Onda de tentativas de suicídio entre índios choca Canadá

Só em uma comunidade indígena foram registradas mais de 100 tentativas de suicídio desde setembro. Desigualdades social, falta de perspectiva e precárias condições de vida seriam as principais causas.

Membros da Câmara dos Comuns do Canadá realizaram um debate de emergência para discutir uma crise de suicídios numa remota comunidade indígena no norte de Ontário, assim como em outras comunidades aborígenes em todo o país.
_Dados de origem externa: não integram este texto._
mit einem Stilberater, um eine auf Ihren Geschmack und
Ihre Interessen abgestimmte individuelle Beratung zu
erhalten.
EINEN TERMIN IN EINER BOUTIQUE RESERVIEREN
O debate parlamentar, realizado na terça-feira (12/04), ocorreu depois que autoridades da Primeira Nação First Nation, uma comunidade indígena cree de cerca de 2 mil pessoas na remota James Bay, declararam estado de emergência após o registro de 11 tentativas de suicídio em um dia e o total de 28 tentativas no mês de março.

Há também relatos de mais de 100 tentativas de suicídio e ao menos uma morte desde setembro. A declaração de estado de emergência, porém, é primariamente uma medida simbólica e não obriga juridicamente o estado de Ottawa a agir.

No entanto, o porta-voz para questões indígenas do Novo Partido Democrático, Charlie Angus, pediu a realização do debate parlamentar. Angus, cujo distrito eleitoral inclui a conturbada comunidade em Ontário, afirmou que os canadenses que vivem no sul não iriam tolerar a falta de atenção à saúde mental de crianças indígenas.

Numa carta ao presidente da Câmara dos Comuns, Geoff Regan, Angus escreveu que "os dias de desconsiderar tragédias e remendá-las com esparadrapos acabaram". Perante os legisladores, ele cobrou empenho: "A crise em Attawapiskat chamou a atenção do mundo, e as pessoas estão esperando que este Parlamento explique a falta de perspectiva, que não afeta apenas Attawapiskat, mas tantas comunidades indígenas".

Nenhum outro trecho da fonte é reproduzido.